Товарищи за долгую командировку соскучились по красивым женским лицам, коих мелькало много в вокзальной толпе. Они забыли о Достоевском и увлеченно стали рассматривать и обсуждать проходящих фемин.
Оставив коллегу с рюкзаками, Иван сбегал в привокзальную букинистическую лавочку, в которой был частым гостем. Он плохо спал в поезде, обычно покупал томик небольшого объема, чтобы успеть прочитать за ночь. Книгу, выходя на своей остановке, оставлял на столике в купе.
В магазине целенаправленно направился к полке русской классики и четким движением зацепил «Игрока», который обошелся дешевле бутылки пива.
В купе они загрузили рюкзаки в рундуки под нижними полками. Разложили постели, молча смотрели в окно. Напротив двинулись цистерны, и создалась полная иллюзия движения их поезда. В дверях мелькнула проводница, выдворяя провожающих.
Вагон тряхнуло, и где-то в душе Иван осознал, что сейчас проживает очень важный момент. Он заранее понял, что, как всегда, примет неверное решение и чувствовал свою обреченность.
По-хорошему, ему надо было просто раздеться, стащить ботинки, лечь, открыть Достоевского. …и наступит утро, и будет как надо. Он достал книгу из широкого кармана висящей рядом с дверью куртки и положил на столик.
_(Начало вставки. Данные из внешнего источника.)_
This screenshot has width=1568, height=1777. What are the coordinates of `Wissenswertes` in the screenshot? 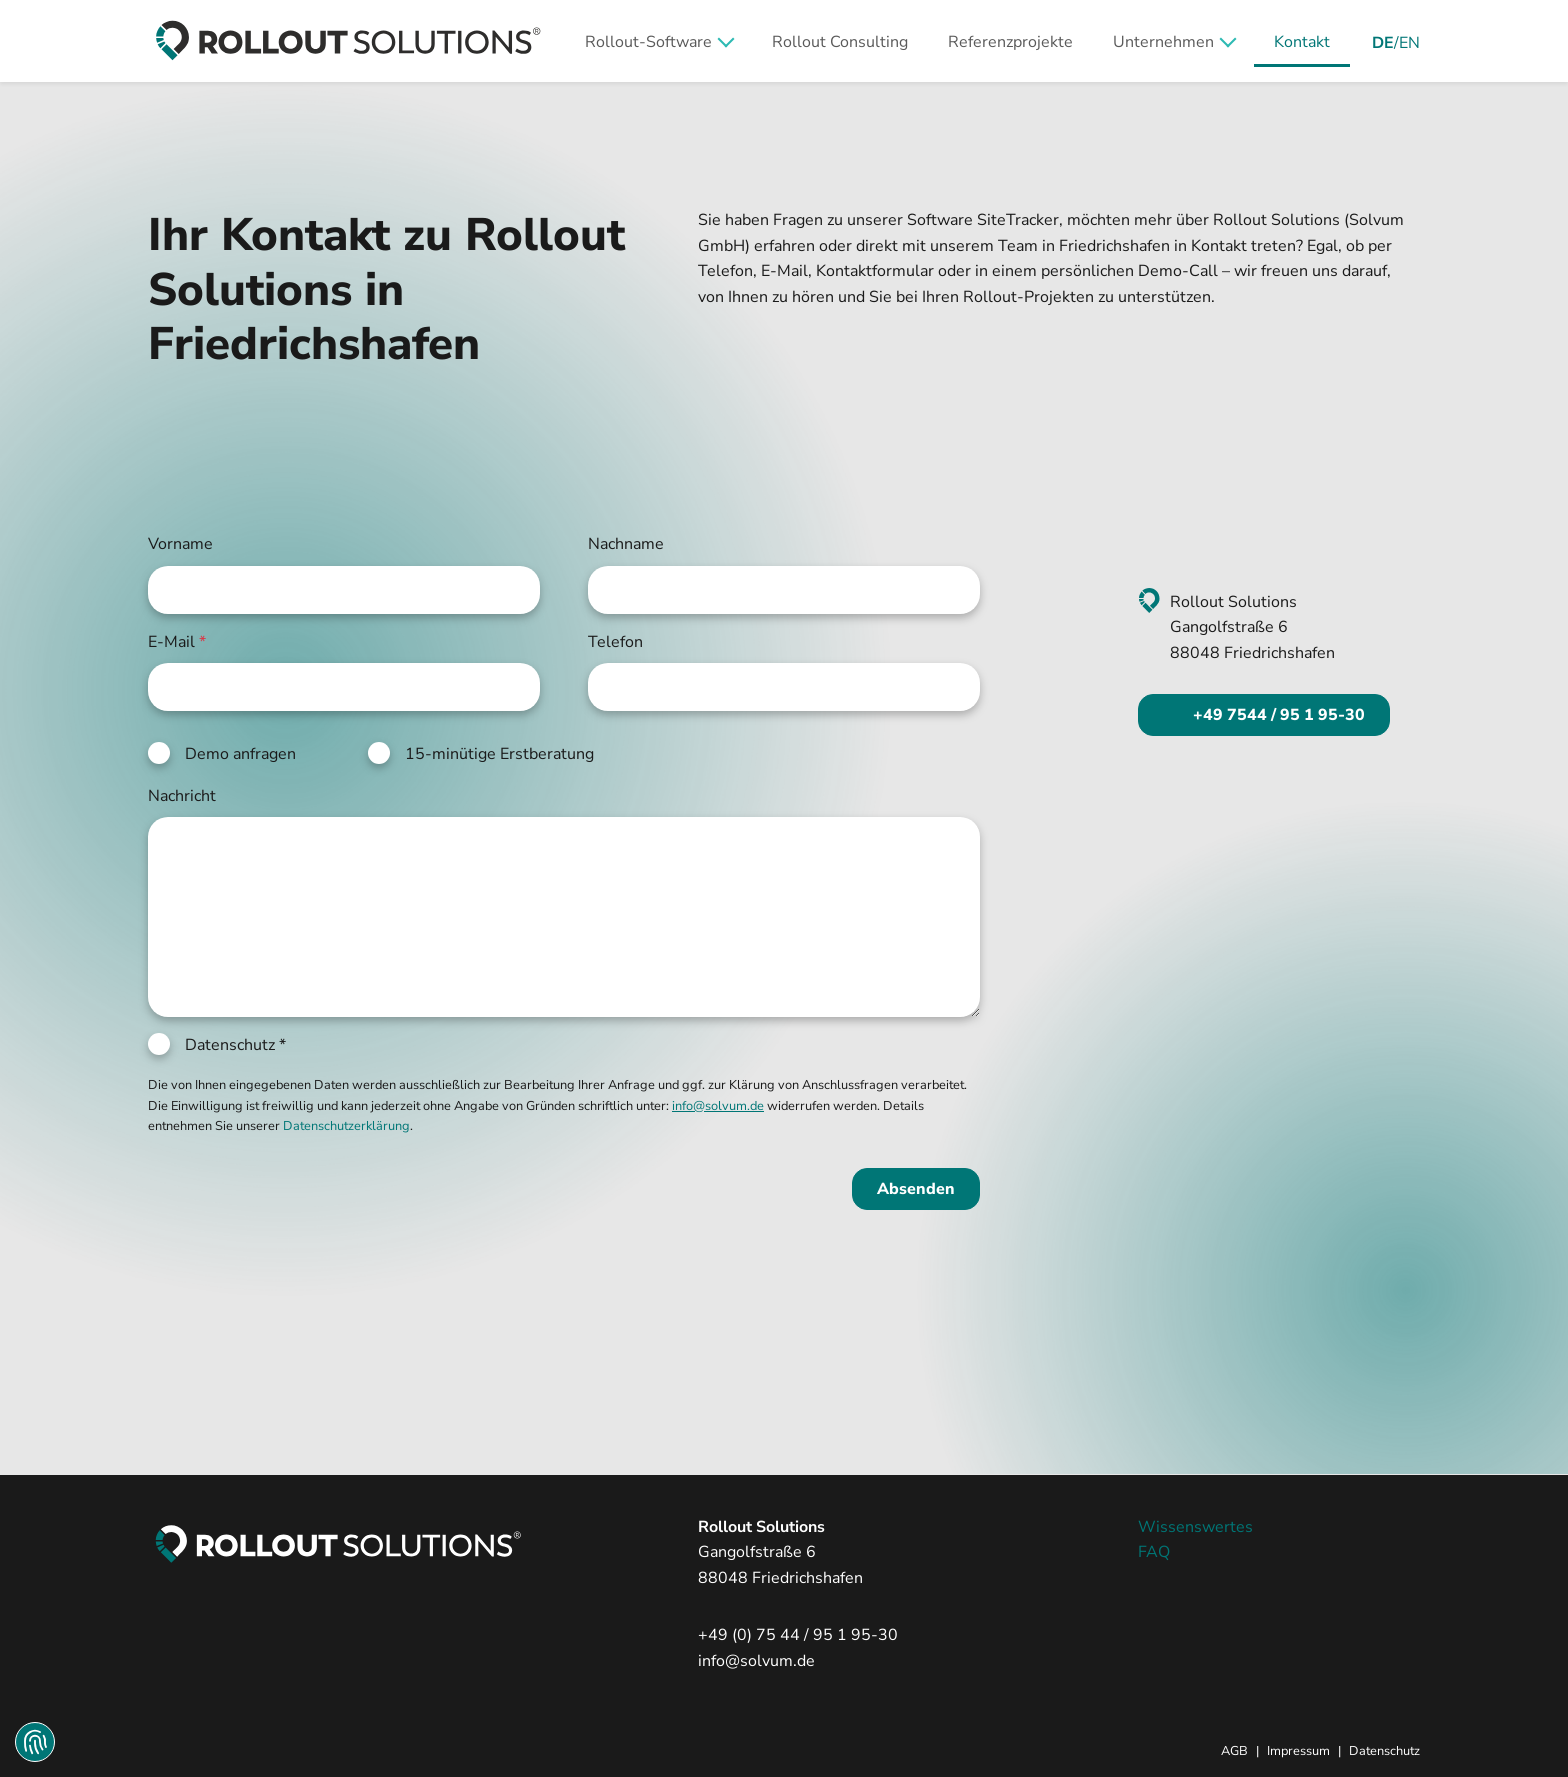 It's located at (1195, 1527).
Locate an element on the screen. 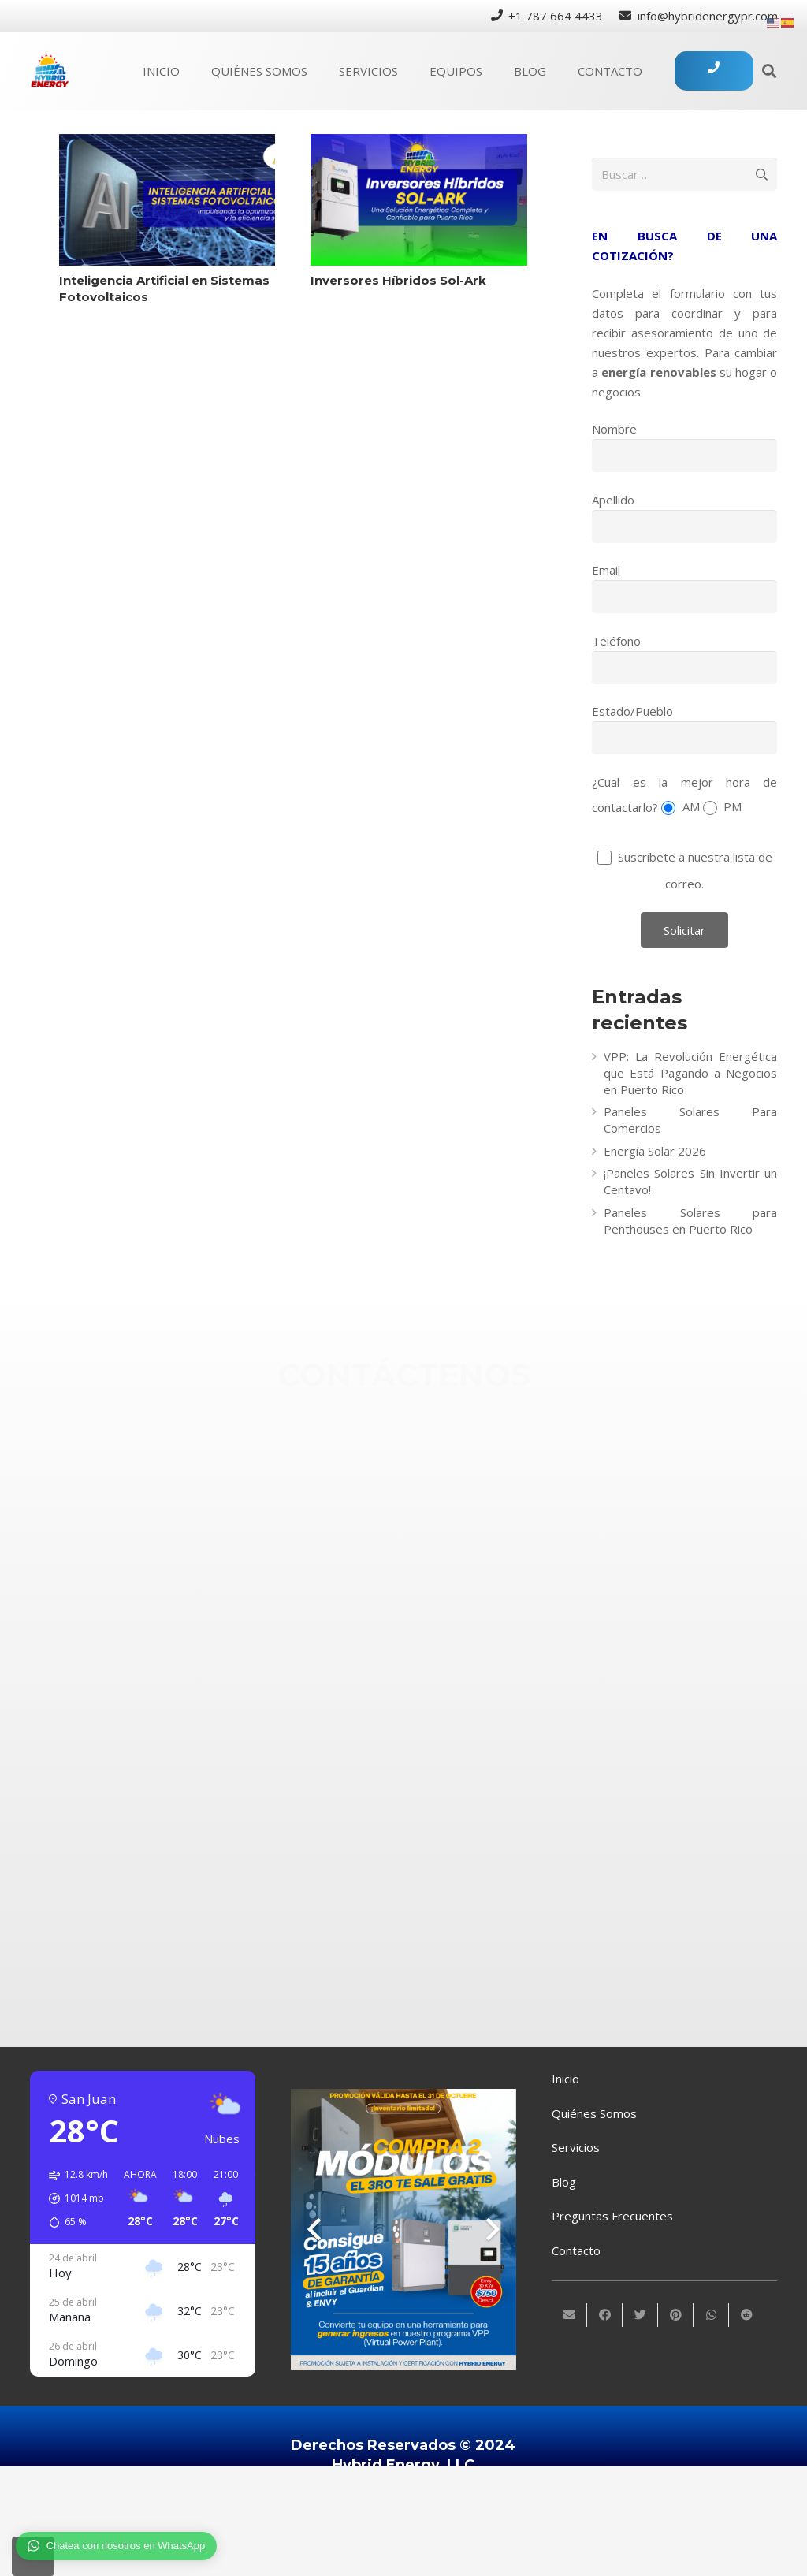 This screenshot has width=807, height=2576. Estado/Pueblo is located at coordinates (632, 711).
Федя, улыбаясь, молча наблюдал за товарищем.
— Чего хихикаешь? Я читать, а ты давай укладывайся, — сказал Иван, открывая серый том с пожелтевшими страницами.
«Глава I. Наконец я возвратился из моей двухнедельной отлучки…» — Иван пробежал глазами начало и задумался.
Возвращаясь домой бесчисленное количество раз, он узнал опять этот зуд, внутренний раздрай и незаконченность действия, желание чего-то большего. Наверно, когда нет у мужчины сложного изматывающего похода, нет новых открытий и эмоций, остается только растрачивать себя на пустые вещи.
Иван перехватил хитрый взгляд Фёдора.
— Что?
— Ничего. Помнишь, как ты говорил, когда гоняли в Воркуту: «Вагон-ресторан манит меня, как зеленые острова в океанской пустыне»? Сейчас как? Манит?
— Хрен с тобой, золотая рыбка, погнали, — Иван захлопнул книжку и сунул ее в откидную сетку под верхней полкой. — Предначертанное да случится!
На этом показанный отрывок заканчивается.